§ Problem: In the output, include exactly the lines from the beginning of the records up to and including the one that contains "Когда в марте", and leave out the pictures.
(Data supplied)
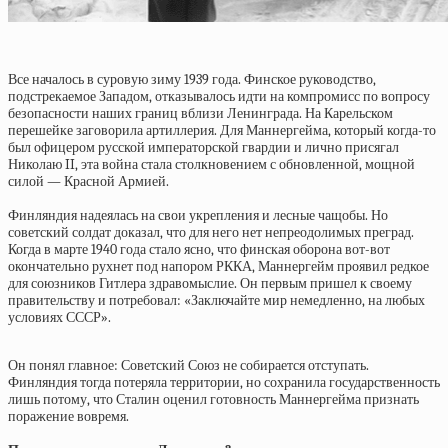
Все началось в суровую зиму 1939 года. Финское руководство,
подстрекаемое Западом, отказывалось идти на компромисс по вопросу
безопасности наших границ вблизи Ленинграда. На Карельском
перешейке заговорила артиллерия. Для Маннергейма, который когда-то
был офицером русской императорской гвардии и лично присягал
Николаю II, эта война стала столкновением с обновленной, мощной
силой — Красной Армией.
Финляндия надеялась на свои укрепления и лесные чащобы. Но
советский солдат доказал, что для него нет непреодолимых преград.
Когда в марте 1940 года стало ясно, что финская оборона вот-вот
окончательно рухнет под напором РККА, Маннергейм проявил редкое
для союзников Гитлера здравомыслие. Он первым пришел к своему
правительству и потребовал: «Заключайте мир немедленно, на любых
условиях СССР».
Он понял главное: Советский Союз не собирается отступать.
Финляндия тогда потеряла территории, но сохранила государственность
лишь потому, что Сталин оценил готовность Маннергейма признать
поражение вовремя.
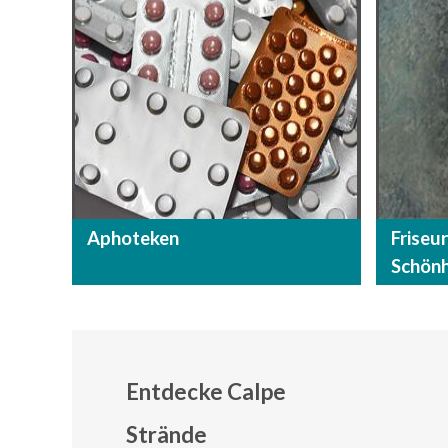
Aphoteken
Friseu
Schönh
Entdecke Calpe
Strände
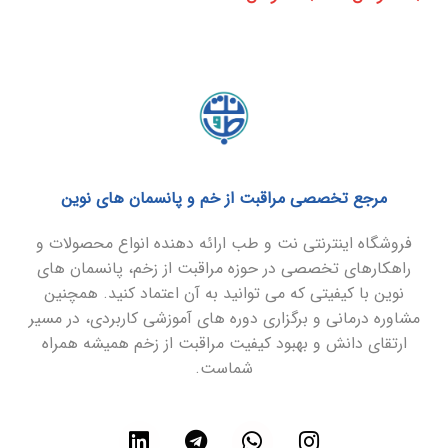
مرجع تخصصی مراقبت از خم و پانسمان های نوین
فروشگاه اینترنتی نت و طب ارائه دهنده انواع محصولات و
راهکارهای تخصصی در حوزه مراقبت از زخم، پانسمان های
نوین با کیفیتی که می توانید به آن اعتماد کنید. همچنین
مشاوره درمانی و برگزاری دوره های آموزشی کاربردی، در مسیر
ارتقای دانش و بهبود کیفیت مراقبت از زخم همیشه همراه
شماست.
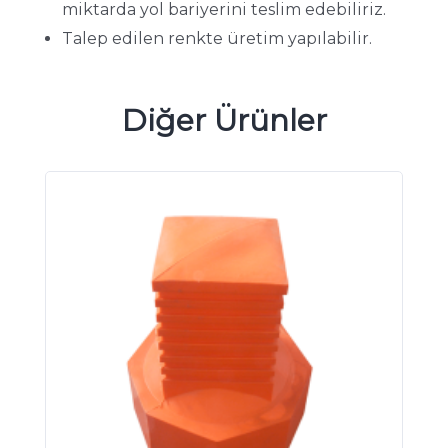
miktarda yol bariyerini teslim edebiliriz.
Talep edilen renkte üretim yapılabilir.
Diğer Ürünler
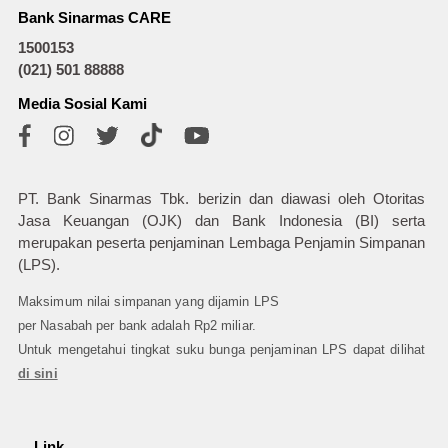
Bank Sinarmas CARE
1500153
(021) 501 88888
Media Sosial Kami
PT. Bank Sinarmas Tbk. berizin dan diawasi oleh Otoritas
Jasa Keuangan (OJK) dan Bank Indonesia (BI) serta
merupakan peserta penjaminan Lembaga Penjamin Simpanan
(LPS).
Maksimum nilai simpanan yang dijamin LPS
per Nasabah per bank adalah Rp2 miliar.
Untuk mengetahui tingkat suku bunga penjaminan LPS dapat dilihat
di sini
Link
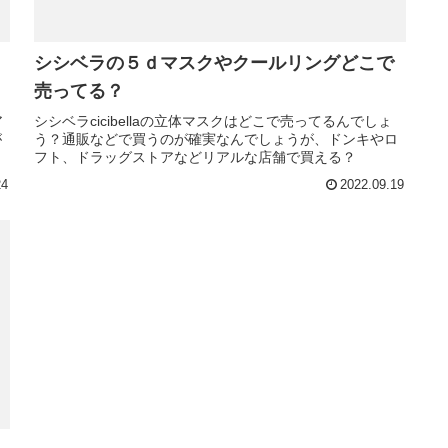
る
シシベラの５ｄマスクやクールリングどこで
売ってる？
ア
シシベラcicibellaの立体マスクはどこで売ってるんでしょ
が
う？通販などで買うのが確実なんでしょうが、ドンキやロ
フト、ドラッグストアなどリアルな店舗で買える？
24
2022.09.19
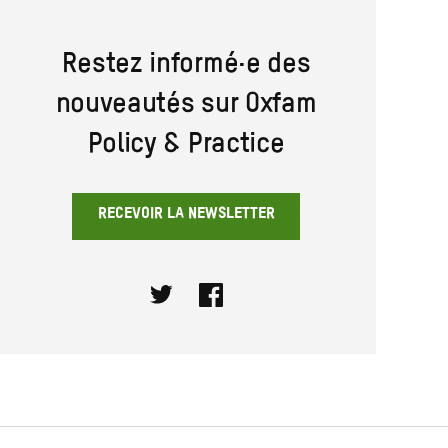
Restez informé·e des
nouveautés sur Oxfam
Policy & Practice
RECEVOIR LA NEWSLETTER
Twitter
Facebook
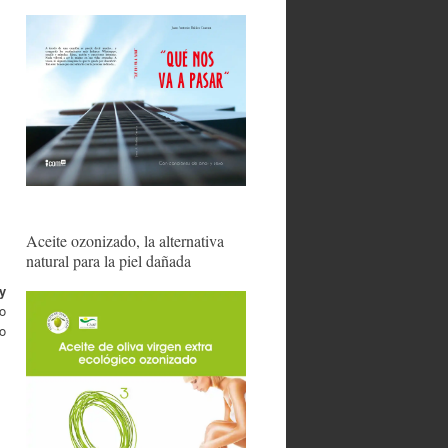
Aceite ozonizado, la alternativa
natural para la piel dañada
y
o
 o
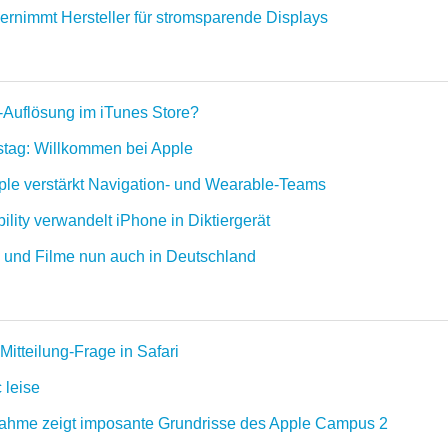
rnimmt Hersteller für stromsparende Displays
Auflösung im iTunes Store?
tstag: Willkommen bei Apple
ple verstärkt Navigation- und Wearable-Teams
ility verwandelt iPhone in Diktiergerät
en und Filme nun auch in Deutschland
Mitteilung-Frage in Safari
 leise
fnahme zeigt imposante Grundrisse des Apple Campus 2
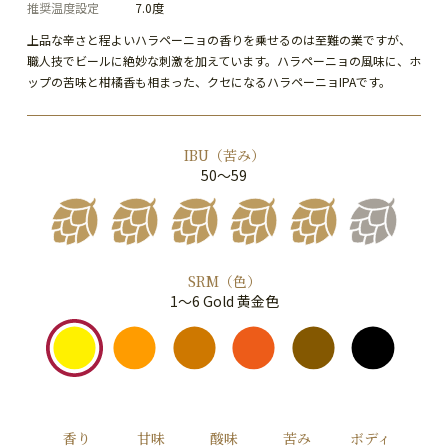
推奨温度設定
7.0度
上品な辛さと程よいハラペーニョの香りを乗せるのは至難の業ですが、
職人技でビールに絶妙な刺激を加えています。ハラペーニョの風味に、ホ
ップの苦味と柑橘香も相まった、クセになるハラペーニョIPAです。
IBU（苦み）
50～59
SRM（色）
1～6 Gold 黄金色
香り
甘味
酸味
苦み
ボディ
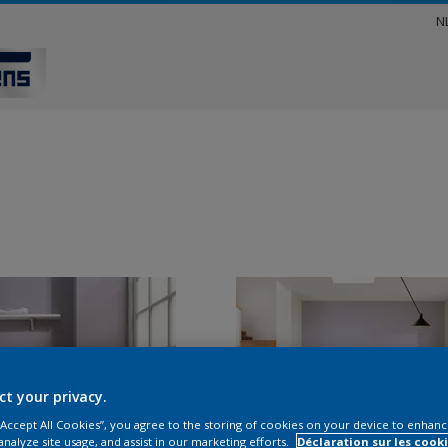
N
ct your privacy.
 “Accept All Cookies”, you agree to the storing of cookies on your device to enhanc
analyze site usage, and assist in our marketing efforts.
Déclaration sur les cooki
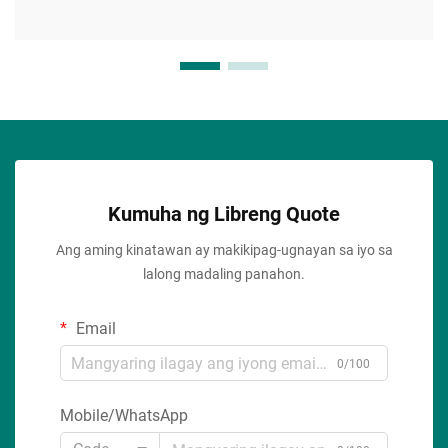
Kumuha ng Libreng Quote
Ang aming kinatawan ay makikipag-ugnayan sa iyo sa
lalong madaling panahon.
Email
0/100
Mobile/WhatsApp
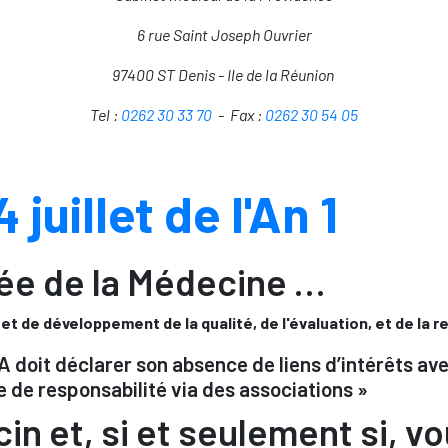
6 rue Saint Joseph Ouvrier
97400 ST Denis -
Ile de la Réunion
Tel :
0262 30 33 70
-
Fax :
0262 30 54 05
 juillet de l'An 1
dée de la Médecine …
t de développement de la qualité, de l'évaluation, et de la r
A doit déclarer son absence de liens d’intérêts av
re de responsabilité via des associations »
in et, si et seulement si, v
(End Data supplied)
§ Response:
Все началось в суровую зиму 1939 года. Финское руководство,
подстрекаемое Западом, отказывалось идти на компромисс по вопросу
безопасности наших границ вблизи Ленинграда. На Карельском
перешейке заговорила артиллерия. Для Маннергейма, который когда-то
был офицером русской императорской гвардии и лично присягал
Николаю II, эта война стала столкновением с обновленной, мощной
силой — Красной Армией.
Финляндия надеялась на свои укрепления и лесные чащобы. Но
советский солдат доказал, что для него нет непреодолимых преград.
Когда в марте 1940 года стало ясно, что финская оборона вот-вот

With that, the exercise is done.